Monday, October 21, 2013

Dry Aging

There is one other significant difference between our beef and the stuff available in groceries.  It is not exclusive to grass-feeding as it has to do with post slaughter treatment of the carcass.  Traditionally beef carcasses were chilled and then "dry aged"  for 14 to 21 days (sometimes even longer) between slaughter and butchering.  The butcher we use to process our cattle still does this as it results in a superior final product. Aging gives naturally present enzymes time to work on muscle tissue and develop flavors to their fullest.  It also dehydrates the meat which means we sell more meat and less water per pound of meat.  The large meat packers moved away from aging during the 1960s because most consumers didn't complain or shift their buying habits when they bought more water, while the extra water weight in each cut contributed to the packers' bottom line. This is true across all cuts, but is most readily apparent in a side-by-side ground meat cook-off. A pound of Cairncrest beef will release less water into the frying pan than a comparable package from the local grocery. Next time you cook ground meat from a store take note how much water comes out.

In the interest of science here is my try at demonstrating it.  I cooked the same amount of meat from ourown steer and a package from the grocery store.

Here is a photo of the two meats prior to cooking. Guess which is which. (I did adjust the color balance a little bit in this photo because I struggled to get the light to cooperate while cooking dinner.
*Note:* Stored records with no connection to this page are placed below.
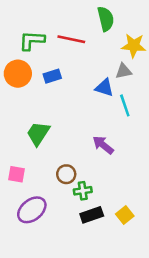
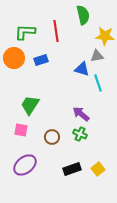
red line: (71, 39) -> (56, 31), turned 70
pink square: (17, 174) -> (21, 130), moved
green cross: (83, 191) -> (80, 134), moved, turned 32

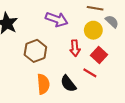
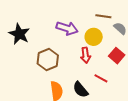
yellow circle: (93, 30) -> (94, 37), moved
red square: (99, 55) -> (117, 56), moved

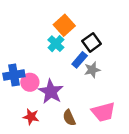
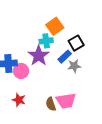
cyan cross: (56, 44) -> (46, 41), turned 32
purple star: (51, 92) -> (39, 56), moved
pink trapezoid: (103, 112) -> (66, 101), moved

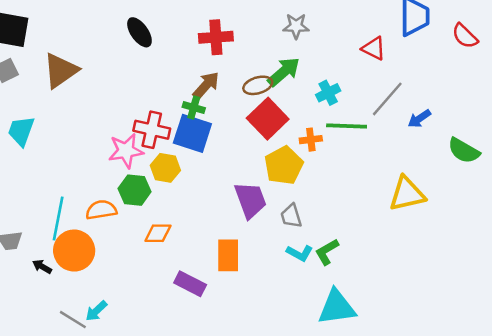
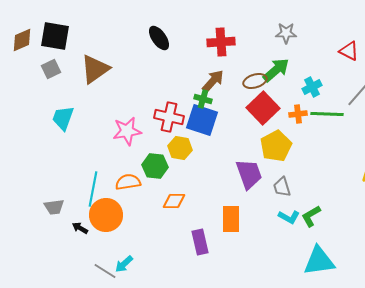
orange cross: (311, 140) -> (298, 114), moved
pink star: (126, 151) -> (127, 131), moved
purple rectangle: (190, 284) -> (200, 242), turned 50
But I did my best to get the shades of meat true to reality.)

I did a poor job of photographing the liquid that come off, but as you can see the grocery meat released more liquid. I'm actually surprised there wasn't more of a difference, but what is shown represents approximately one ounce out of a one pound package so ~ around 5%, which is in line with what I've read occurs in a two week aging.

I didn't take a picture of the cooked meat because the color discrepancy was much less dramatic and probably wouldn't have shown up on a computer screen, though it was still apparent in person.

I found both the flavor and texture of our beef to be more enjoyable.